The results of the study have confirmed what some researchers thought to be true, “we have observed increases in lampricide tolerance as stream water temperatures increase. We believe these trends may be caused by increases in larval sea lampreys’ capability to detoxify lampricide. Larger energy stores and increased metabolic rates could be contributing factors to seasonal changes to tolerance”, Hlina explained.

“We are currently assessing if the larval sea lampreys’ metabolism and detoxification of lampricide really does increase with increases in water temperature,” continued Hlina. Muhametsafina’s research builds upon this theme, examining both how TFM sensitivity varies seasonally and how and if larval sea lampreys recover after lampricide exposure at a wide range of water temperatures. “There is evidence to show that recovery after exposure to low concentrations of TFM is faster in warmer water,” said Muhametsafina.

Larval sea lampreys burrow into the stream bottom where they filter feed for 3-7 years before they metamorphose into a fish-eating parasite and migrate downstream to the Great Lakes. Similar to other fish species, sea lampreys are called poikilotherms in Greek which means (“cold-blooded”, and their activity level and metabolism are linked to water temperature. Researchers want to find out how this relationship works in order to improve sea lamprey management techniques.

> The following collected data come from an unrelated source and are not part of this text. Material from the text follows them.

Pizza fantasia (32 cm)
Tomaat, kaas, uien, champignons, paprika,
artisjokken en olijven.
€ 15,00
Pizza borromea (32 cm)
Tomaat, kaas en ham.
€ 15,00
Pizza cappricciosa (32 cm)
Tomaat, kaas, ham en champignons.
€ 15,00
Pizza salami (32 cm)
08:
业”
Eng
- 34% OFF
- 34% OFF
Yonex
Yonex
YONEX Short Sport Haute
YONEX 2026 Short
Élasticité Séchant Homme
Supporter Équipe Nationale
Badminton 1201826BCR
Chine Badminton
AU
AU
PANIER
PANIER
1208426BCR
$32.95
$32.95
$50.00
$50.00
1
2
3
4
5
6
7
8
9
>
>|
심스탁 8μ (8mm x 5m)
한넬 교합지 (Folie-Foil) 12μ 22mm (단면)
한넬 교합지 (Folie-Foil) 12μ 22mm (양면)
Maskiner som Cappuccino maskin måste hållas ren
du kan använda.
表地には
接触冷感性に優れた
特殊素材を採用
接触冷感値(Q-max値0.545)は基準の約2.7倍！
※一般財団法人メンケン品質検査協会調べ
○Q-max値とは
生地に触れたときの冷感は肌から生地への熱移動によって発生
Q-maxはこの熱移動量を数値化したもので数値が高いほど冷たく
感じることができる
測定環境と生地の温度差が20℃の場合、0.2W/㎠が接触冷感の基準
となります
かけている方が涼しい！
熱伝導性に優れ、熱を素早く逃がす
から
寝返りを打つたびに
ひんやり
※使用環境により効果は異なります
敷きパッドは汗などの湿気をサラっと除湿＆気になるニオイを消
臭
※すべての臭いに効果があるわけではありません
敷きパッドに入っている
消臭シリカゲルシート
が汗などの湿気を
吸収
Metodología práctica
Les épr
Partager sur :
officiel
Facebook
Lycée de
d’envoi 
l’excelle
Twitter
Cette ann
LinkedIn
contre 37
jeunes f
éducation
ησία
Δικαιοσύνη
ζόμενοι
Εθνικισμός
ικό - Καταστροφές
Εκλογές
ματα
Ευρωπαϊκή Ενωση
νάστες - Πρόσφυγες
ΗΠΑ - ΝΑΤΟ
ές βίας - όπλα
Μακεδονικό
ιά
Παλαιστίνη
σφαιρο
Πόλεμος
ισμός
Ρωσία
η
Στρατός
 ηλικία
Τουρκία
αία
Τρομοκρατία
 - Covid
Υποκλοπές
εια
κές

Larval sea lamprey collection efforts for this project in 2013 focused on the Au Sable River, near Oscoda, Michigan. Service staff worked alongside researchers to collect larvae with backpack electrofishing units. The captured larvae were held in aerated tanks and transported to Hammond Bay Biological Station where they were placed in aquariums containing water that was the same temperature as their natal stream. After acclimating to the aquarium for a few days, the laboratory trials were conducted.

The research, which is funded by the Great Lakes Fishery Commission, could have management implications for TFM applications and sea lamprey management throughout the Great Lakes. “We hope our findings assist the Service and the Department of Fisheries and Oceans Canada in applying TFM during the most optimal times depending on seasonal differences,” said Hlina. “By understanding when the optimal application periods are, financial costs associated with TFM applications will potentially be reduced, local abundance of larval sea lamprey will be reduced resulting in adult sea lamprey population reduction, and the potential affects to non-target aquatic organisms will be reduced.” The hope is that this research will help the Sea Lamprey Control Program become more efficient and effective in lampricide application aimed at controlling this devastating invasive species.

 

Established in 1955, the Commission coordinates fisheries research, controls the invasive sea lamprey, and facilitates cooperative fishery management among the state, provincial, tribal, and federal management agencies in the Great Lakes. The Service delivers an integrated Sea Lamprey Control Program which works in partnership with the GLFC to restore and protect the Great Lakes ecosystem and a fishery with an estimated annual economic impact of $7 billion.